Consider the multivariable chain rule. Recall that it works intuitively because the change in z arises from the combined changes in x and in y. Also you can try some practical thought experiments help make it clear, all with the basic idea that for $z(x(t),y(t))$, the change of the height z as you go through time (or more generally some other parameter) is the amount it changes due to x plus the amount it’s changing due to y since they are independent. You could readily substitute amount and rate in that previous sentence, which yields the multivariable chain rule, as was desired.
Now, this $f(x(t),y(t))$ can be interpreted as a path above a graph on the xy plane, which goes along the surface $f$. When the graph (x,y) is a straight line and you move along it with constant speed, you have the derivative as you move in that direction (not just x or y, which are the partial derivatives). If you move at different speeds, like twice the speed, the height changes twice as much in the same amount of time so the directional derivative also doubles. Directional derivatives, however, we take when moving at a constant speed (so they’re like a regular partial derivative but moving in a different direction), thus the vector is normalized. That’s the interpretation of not normalizing the vector (which is just moving at a different speed) cause I don’t feel like normalizing this: suppose $\frac{dy}{dt}=2$, and $\frac{dx}{dt}=3$ (I’ll try to look up and make the partial derivative symbol in there later). As you move along the vector 2,3 in a unit of time, the rate of change of z is these substituted into the multivariable chain rule, which is algebraically equivelant to the gradient dot the vector you move along in a period.
Additionally, the dot product is saying how much length of one vector there is per length of the other along it’s direction, because this is equivalent to projecting one vector onto another and multiplying their lengths. Note: it doesn’t matter which is projected onto which because the dot product is symmetric. Anyways, locally the gradient is the direction of steepest ascent, and dotting a vector with it is just saying how much is this unit motion lined up along this direction of main (positive) ascent, the quantity you’re measuring. This comparison to the gradient is logically the same as saying how much of the increase (gradient) is in a particular direction, hence, directional derivative.

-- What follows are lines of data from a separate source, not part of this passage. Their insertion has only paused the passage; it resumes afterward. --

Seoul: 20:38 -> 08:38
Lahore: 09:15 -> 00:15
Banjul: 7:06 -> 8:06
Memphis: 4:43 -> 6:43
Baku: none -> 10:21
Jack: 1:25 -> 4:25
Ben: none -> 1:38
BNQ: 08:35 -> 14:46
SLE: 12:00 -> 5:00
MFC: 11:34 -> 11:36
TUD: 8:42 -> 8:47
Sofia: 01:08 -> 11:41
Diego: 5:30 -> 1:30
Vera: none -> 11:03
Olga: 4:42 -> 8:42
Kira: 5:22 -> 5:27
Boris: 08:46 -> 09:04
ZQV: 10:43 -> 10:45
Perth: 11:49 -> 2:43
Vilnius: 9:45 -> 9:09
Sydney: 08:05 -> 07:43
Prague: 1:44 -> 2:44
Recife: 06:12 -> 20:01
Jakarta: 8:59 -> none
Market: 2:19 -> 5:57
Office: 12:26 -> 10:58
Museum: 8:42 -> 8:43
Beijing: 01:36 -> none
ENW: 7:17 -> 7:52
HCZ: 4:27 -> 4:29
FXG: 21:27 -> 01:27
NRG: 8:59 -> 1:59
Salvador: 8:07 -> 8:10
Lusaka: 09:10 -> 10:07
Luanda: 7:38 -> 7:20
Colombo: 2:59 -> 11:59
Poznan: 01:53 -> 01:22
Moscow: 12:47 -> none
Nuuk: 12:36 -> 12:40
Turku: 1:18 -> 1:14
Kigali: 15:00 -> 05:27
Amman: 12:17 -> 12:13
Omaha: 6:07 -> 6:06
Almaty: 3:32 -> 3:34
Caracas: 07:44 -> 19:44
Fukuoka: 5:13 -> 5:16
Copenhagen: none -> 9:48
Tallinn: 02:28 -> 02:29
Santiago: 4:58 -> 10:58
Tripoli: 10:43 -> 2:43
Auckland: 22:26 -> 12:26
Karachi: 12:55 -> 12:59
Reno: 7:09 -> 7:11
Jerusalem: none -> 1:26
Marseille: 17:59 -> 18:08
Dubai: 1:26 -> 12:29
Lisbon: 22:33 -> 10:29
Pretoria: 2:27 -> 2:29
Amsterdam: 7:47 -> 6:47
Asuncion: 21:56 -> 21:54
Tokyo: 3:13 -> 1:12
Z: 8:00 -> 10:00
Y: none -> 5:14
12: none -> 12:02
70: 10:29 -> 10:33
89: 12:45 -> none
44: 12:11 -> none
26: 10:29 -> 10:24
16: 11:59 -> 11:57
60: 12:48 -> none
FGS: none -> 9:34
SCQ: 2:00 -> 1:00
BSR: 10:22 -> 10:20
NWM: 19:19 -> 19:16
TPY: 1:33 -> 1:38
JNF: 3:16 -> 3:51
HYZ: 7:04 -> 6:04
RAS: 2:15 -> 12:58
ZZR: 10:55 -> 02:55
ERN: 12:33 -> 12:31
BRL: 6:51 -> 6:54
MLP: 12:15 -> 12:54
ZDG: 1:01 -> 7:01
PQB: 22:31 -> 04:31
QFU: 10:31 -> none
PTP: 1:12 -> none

*The gradient is how a function ascends, ie a certain amount in one direction plus a certain amount in the other(s), or: $i\frac{df}{dx}+j\frac{df}{dy}$ (again, sorry about the latex, and that’s meant to be i hat and j hat). Viewed in this light, it only makes sense that “how it’s ascending” ascends in the direction of steepest ascent. It’s just as a gradient of a single variable function is a vector telling you loosely “how it’s changing”, and if you can connect this to the idea that the vector (which is just a scalar in this case) points in the direction of increase according to how it’s increasing you can see the analogy for higher dimensional gradients. Of course you could also prove this analytically in several ways, one of which is working backwards and optimizing the angle of the directional derivative (which weirdly isn’t circular reasoning and doesn’t require you to already know about the gradient).
I haven’t thought through this too much but since every analytic function is has a tangent plane you could figure it out by doing it on a plane.
And again, choosing some real world or more abstract variables with this and doing a thought experiment is fun. And like Mohammad said, like normal slope, it’s a scalar.